• _Exercise description_
Search the records for "link". Report every line where it occurs.

• _Data provided_
+ + + + + + +

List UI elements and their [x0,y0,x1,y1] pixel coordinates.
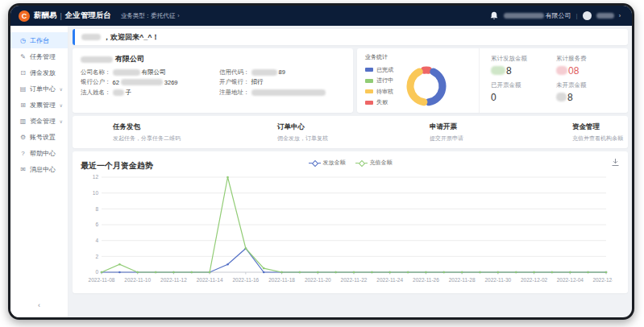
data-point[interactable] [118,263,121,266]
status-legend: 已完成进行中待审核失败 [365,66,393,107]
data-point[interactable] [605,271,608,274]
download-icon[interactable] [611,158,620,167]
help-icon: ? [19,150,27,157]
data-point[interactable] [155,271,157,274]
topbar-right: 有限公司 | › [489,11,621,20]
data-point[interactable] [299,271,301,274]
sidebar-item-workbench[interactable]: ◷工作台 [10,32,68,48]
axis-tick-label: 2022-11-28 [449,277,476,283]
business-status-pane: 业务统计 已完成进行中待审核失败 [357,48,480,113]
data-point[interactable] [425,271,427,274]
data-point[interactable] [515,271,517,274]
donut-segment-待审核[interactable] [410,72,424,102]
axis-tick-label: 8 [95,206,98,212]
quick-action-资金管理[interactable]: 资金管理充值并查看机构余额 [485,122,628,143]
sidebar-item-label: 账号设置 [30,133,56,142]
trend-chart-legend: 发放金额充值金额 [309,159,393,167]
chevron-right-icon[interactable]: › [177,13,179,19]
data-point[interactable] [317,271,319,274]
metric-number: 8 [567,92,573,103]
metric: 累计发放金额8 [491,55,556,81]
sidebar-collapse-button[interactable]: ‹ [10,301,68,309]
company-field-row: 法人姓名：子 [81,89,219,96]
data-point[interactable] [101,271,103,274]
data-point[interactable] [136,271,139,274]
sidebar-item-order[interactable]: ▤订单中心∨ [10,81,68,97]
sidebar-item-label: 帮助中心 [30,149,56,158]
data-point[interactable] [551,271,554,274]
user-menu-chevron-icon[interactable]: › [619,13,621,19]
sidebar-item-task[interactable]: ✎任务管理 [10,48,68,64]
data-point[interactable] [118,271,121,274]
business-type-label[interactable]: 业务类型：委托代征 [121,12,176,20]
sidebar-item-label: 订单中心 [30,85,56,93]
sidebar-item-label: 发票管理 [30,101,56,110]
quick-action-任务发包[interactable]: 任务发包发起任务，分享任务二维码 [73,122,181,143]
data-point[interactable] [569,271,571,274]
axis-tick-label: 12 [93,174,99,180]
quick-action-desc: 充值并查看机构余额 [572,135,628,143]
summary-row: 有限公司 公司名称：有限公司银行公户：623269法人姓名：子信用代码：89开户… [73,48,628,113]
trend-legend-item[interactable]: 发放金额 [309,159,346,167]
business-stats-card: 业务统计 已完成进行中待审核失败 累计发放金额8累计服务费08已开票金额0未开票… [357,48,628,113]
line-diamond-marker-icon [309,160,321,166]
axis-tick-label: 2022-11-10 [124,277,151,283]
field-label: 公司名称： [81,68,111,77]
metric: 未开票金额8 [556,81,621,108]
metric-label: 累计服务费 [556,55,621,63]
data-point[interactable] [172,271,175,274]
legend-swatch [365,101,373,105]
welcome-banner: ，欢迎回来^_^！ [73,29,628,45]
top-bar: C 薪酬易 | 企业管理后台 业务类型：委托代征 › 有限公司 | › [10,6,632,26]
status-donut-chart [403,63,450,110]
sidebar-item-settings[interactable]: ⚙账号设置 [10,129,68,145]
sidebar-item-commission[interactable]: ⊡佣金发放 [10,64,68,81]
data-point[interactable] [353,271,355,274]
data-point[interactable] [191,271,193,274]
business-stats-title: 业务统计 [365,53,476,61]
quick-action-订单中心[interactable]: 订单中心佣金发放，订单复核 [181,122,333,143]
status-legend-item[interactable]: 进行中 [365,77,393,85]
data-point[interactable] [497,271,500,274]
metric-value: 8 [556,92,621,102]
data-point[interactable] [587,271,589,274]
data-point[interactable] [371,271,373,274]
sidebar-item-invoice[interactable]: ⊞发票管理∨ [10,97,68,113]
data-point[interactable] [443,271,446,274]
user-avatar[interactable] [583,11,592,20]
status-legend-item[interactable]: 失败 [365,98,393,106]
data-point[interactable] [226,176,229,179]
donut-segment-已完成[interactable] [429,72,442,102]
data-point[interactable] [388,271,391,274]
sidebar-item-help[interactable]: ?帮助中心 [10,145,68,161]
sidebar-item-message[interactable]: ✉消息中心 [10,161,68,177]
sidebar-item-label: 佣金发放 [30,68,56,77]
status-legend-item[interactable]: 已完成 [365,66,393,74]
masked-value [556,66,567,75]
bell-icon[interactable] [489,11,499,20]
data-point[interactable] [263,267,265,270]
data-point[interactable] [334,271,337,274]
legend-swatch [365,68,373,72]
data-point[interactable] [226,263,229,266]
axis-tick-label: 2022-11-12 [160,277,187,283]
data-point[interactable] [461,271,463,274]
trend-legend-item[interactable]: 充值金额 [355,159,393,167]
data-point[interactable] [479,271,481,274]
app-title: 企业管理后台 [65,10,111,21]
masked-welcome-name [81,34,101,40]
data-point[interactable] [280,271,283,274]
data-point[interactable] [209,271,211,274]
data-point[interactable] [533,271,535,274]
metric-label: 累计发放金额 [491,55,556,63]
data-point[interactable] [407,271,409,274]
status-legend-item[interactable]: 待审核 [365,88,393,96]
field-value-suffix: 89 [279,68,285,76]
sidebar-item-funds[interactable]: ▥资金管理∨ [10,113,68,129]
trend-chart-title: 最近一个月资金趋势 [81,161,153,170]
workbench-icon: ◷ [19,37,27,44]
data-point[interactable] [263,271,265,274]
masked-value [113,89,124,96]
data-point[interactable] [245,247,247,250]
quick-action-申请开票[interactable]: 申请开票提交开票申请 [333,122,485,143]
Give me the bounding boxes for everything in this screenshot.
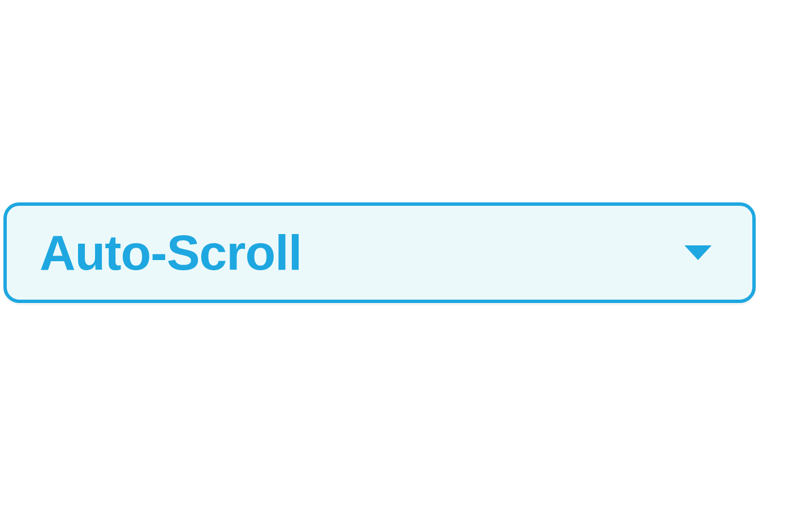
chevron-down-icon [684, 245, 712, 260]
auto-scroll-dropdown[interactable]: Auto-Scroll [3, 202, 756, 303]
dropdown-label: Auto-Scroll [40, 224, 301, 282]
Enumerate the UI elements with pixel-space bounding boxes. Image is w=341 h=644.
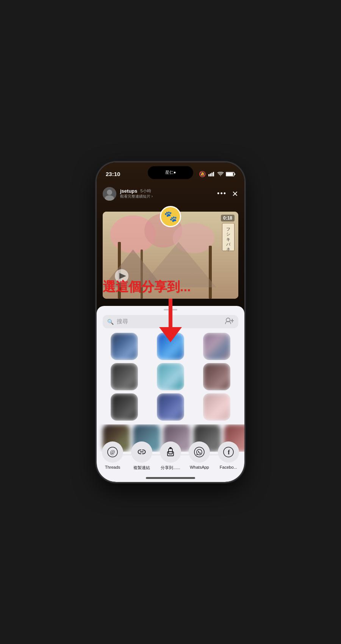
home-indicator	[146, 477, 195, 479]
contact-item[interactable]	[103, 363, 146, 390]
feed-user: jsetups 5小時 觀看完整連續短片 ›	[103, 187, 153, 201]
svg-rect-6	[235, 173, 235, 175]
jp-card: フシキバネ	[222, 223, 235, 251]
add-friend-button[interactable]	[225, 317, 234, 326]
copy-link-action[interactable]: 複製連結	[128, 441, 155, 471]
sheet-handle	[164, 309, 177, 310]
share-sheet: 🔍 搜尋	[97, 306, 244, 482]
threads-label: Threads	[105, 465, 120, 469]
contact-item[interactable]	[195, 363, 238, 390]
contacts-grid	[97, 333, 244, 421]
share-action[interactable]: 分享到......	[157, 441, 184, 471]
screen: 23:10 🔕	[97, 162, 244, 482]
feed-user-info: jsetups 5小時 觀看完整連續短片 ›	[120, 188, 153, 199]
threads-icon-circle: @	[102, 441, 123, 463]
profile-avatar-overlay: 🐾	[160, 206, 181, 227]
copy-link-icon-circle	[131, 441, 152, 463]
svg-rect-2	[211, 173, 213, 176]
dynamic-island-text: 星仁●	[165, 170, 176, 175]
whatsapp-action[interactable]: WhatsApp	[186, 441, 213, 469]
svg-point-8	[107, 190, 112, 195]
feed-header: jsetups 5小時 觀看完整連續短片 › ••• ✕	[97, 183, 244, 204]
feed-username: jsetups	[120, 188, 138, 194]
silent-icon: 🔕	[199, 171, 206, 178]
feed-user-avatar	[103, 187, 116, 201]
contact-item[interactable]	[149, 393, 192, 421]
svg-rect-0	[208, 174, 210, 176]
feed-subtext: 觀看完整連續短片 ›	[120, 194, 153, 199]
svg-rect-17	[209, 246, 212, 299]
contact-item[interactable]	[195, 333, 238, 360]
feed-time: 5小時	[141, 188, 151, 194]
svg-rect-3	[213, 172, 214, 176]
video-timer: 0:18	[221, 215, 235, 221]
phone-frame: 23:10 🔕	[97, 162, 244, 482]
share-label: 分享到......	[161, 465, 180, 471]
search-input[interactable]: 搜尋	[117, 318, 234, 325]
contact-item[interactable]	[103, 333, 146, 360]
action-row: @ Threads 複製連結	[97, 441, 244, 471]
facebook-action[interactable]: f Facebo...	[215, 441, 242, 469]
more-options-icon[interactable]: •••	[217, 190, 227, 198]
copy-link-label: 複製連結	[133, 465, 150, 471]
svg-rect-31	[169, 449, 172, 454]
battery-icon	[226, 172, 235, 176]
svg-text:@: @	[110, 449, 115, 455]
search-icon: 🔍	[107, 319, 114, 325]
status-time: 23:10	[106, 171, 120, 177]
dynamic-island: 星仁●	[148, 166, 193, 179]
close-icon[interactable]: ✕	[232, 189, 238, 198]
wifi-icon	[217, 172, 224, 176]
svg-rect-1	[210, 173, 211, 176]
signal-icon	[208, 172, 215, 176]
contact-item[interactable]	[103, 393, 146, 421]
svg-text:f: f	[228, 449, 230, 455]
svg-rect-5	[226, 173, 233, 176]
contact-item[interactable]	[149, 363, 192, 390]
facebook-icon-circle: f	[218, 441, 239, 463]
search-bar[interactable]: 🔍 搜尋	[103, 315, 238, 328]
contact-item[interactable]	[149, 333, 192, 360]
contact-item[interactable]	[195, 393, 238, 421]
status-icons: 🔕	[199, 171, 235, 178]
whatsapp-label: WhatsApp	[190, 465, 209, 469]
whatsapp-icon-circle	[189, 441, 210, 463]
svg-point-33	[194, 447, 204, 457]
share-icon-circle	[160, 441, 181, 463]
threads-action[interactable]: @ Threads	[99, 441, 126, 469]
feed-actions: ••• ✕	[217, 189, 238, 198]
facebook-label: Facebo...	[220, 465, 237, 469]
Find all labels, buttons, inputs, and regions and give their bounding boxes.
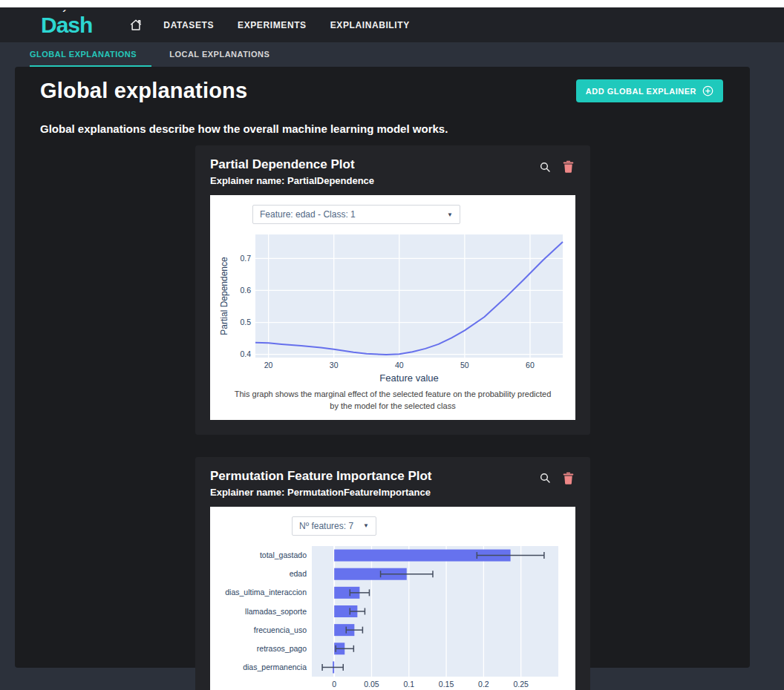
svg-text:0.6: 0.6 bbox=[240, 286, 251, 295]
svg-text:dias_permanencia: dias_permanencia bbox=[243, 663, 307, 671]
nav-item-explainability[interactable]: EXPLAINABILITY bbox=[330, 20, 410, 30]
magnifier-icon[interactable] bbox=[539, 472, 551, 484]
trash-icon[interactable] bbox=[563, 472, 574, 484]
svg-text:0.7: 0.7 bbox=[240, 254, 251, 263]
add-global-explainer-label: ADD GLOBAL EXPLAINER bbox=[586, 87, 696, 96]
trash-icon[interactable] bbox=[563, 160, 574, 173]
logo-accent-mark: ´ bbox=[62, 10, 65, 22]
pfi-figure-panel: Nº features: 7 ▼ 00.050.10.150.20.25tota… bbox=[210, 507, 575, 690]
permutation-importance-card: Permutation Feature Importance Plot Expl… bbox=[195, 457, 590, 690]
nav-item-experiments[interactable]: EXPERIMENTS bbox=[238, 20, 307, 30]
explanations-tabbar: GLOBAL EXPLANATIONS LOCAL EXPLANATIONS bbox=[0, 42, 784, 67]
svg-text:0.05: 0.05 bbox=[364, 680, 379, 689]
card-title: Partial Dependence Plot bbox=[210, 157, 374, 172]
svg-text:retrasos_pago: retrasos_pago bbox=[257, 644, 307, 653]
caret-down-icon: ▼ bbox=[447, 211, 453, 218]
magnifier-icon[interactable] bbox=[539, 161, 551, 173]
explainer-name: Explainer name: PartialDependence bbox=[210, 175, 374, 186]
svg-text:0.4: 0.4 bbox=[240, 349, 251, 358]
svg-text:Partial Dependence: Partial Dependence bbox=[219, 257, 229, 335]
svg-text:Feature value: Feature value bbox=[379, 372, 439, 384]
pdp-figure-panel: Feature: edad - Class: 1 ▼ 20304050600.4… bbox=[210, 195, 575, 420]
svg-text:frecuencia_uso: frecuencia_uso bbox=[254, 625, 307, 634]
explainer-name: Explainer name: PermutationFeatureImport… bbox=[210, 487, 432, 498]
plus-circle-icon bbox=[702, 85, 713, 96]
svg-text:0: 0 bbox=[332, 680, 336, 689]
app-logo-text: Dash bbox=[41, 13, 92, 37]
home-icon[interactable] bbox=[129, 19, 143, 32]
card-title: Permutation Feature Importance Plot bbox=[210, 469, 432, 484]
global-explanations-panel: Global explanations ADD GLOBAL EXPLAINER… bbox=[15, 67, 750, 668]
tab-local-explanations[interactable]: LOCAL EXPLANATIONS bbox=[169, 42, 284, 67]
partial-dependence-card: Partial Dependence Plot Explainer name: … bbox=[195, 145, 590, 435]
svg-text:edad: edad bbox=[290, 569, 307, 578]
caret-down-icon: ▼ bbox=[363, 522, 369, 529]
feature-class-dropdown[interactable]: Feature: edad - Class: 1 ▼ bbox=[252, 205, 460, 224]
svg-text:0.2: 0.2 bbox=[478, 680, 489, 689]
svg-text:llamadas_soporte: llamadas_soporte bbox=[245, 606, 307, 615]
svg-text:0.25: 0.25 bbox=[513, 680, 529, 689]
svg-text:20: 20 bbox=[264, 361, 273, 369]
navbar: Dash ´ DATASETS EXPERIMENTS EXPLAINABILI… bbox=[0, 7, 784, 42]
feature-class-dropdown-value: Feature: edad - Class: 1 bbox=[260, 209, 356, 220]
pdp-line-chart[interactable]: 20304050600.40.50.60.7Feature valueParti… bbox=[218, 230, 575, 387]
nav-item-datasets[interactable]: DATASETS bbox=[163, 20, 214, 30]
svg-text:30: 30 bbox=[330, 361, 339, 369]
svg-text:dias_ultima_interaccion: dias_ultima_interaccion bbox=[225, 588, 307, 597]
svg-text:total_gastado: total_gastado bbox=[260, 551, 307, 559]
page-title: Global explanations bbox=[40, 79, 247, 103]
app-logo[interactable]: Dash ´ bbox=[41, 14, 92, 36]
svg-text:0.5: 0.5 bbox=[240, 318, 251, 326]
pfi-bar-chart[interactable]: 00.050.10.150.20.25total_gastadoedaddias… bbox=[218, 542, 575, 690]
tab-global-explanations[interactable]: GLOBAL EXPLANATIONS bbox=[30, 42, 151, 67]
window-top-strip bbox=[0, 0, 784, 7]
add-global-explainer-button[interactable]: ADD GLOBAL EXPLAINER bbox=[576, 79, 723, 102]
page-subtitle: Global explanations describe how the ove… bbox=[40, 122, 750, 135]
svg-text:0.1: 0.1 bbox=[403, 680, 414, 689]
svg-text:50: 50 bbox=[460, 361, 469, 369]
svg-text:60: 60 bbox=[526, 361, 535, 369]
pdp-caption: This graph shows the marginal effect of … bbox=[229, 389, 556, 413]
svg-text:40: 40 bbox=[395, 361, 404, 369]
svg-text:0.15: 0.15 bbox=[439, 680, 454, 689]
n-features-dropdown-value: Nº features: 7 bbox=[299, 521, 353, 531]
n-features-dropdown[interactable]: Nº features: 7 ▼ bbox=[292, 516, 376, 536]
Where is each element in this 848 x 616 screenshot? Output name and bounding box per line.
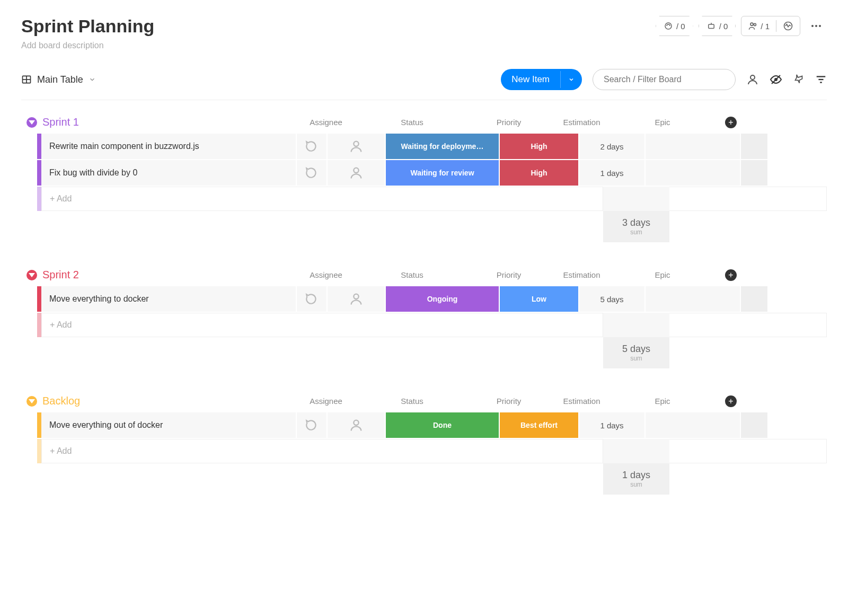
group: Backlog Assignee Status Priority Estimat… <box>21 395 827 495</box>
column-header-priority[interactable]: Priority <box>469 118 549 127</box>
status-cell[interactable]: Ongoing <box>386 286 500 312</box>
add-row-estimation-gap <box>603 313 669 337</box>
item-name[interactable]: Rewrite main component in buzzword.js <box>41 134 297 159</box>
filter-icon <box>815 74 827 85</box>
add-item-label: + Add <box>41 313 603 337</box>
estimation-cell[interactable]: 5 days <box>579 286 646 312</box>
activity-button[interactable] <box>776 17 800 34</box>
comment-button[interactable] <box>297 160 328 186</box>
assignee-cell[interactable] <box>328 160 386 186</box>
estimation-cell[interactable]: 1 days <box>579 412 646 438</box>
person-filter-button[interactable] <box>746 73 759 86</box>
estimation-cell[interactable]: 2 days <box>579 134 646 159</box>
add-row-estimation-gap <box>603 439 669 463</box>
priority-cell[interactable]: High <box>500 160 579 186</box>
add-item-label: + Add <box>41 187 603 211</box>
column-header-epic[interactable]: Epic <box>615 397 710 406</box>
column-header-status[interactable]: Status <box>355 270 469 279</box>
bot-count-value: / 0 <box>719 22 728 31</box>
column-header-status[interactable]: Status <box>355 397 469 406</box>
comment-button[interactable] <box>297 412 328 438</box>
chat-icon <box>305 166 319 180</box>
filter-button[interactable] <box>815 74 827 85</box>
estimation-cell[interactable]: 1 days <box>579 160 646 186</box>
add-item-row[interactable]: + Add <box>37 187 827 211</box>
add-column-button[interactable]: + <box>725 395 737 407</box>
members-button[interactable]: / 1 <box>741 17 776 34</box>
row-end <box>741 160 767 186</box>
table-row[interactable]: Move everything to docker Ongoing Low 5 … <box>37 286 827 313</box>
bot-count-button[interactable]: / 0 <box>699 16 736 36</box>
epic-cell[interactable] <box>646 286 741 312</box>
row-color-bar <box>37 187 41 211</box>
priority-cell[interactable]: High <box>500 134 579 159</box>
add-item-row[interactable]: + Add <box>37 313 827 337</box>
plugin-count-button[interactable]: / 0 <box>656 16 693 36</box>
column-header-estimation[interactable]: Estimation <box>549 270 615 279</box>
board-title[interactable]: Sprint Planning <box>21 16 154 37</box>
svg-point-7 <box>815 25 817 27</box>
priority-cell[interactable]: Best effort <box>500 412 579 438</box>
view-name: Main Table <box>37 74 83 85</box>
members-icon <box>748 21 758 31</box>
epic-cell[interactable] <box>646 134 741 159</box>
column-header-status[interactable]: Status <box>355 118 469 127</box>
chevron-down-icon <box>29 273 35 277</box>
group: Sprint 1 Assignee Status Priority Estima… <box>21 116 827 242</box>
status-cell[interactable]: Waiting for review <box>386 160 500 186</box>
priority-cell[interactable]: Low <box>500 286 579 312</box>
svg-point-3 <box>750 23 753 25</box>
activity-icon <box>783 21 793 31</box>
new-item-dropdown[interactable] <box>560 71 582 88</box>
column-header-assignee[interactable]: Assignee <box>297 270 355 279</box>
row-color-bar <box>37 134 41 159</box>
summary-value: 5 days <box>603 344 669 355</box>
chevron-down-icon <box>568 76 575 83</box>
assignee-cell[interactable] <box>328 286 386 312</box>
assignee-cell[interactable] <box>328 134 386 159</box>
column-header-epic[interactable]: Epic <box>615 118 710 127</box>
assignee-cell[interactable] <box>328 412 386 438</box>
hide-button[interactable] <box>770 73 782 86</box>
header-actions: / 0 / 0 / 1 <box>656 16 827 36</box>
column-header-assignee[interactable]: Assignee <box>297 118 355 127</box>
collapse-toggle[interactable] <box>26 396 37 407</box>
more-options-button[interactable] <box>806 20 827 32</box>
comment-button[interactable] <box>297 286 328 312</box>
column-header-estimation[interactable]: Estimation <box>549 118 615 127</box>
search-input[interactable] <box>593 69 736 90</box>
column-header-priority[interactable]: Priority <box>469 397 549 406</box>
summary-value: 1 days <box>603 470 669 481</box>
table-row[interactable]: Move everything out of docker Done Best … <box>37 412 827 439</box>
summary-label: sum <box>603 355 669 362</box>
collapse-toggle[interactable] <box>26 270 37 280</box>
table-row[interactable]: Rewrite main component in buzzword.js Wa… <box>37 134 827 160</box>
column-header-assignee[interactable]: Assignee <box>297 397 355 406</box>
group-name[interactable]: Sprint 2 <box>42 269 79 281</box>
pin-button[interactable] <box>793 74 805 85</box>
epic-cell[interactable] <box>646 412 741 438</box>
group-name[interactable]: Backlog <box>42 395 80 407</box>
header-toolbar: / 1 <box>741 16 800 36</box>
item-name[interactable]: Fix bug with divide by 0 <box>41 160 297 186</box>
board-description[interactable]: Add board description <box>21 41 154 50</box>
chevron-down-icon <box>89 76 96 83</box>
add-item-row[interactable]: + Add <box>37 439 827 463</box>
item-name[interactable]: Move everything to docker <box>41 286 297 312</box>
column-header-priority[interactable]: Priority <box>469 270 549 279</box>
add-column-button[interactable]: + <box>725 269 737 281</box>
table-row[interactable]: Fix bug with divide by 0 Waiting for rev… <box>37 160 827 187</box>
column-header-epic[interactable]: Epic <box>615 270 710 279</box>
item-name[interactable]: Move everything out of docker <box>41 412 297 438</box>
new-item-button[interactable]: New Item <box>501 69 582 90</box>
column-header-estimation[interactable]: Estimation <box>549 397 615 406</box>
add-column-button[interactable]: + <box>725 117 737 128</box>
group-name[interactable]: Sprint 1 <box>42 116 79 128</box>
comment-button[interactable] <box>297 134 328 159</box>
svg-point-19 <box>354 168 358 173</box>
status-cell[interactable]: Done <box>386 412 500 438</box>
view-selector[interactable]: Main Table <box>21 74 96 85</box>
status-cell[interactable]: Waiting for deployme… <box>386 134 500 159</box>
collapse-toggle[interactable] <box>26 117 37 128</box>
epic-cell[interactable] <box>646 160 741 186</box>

+ + + + + + +

• _Exercise response_
copy-link-action[interactable]: 複製連結	[128, 441, 155, 471]
copy-link-icon-circle	[131, 441, 152, 463]
copy-link-label: 複製連結	[133, 465, 150, 471]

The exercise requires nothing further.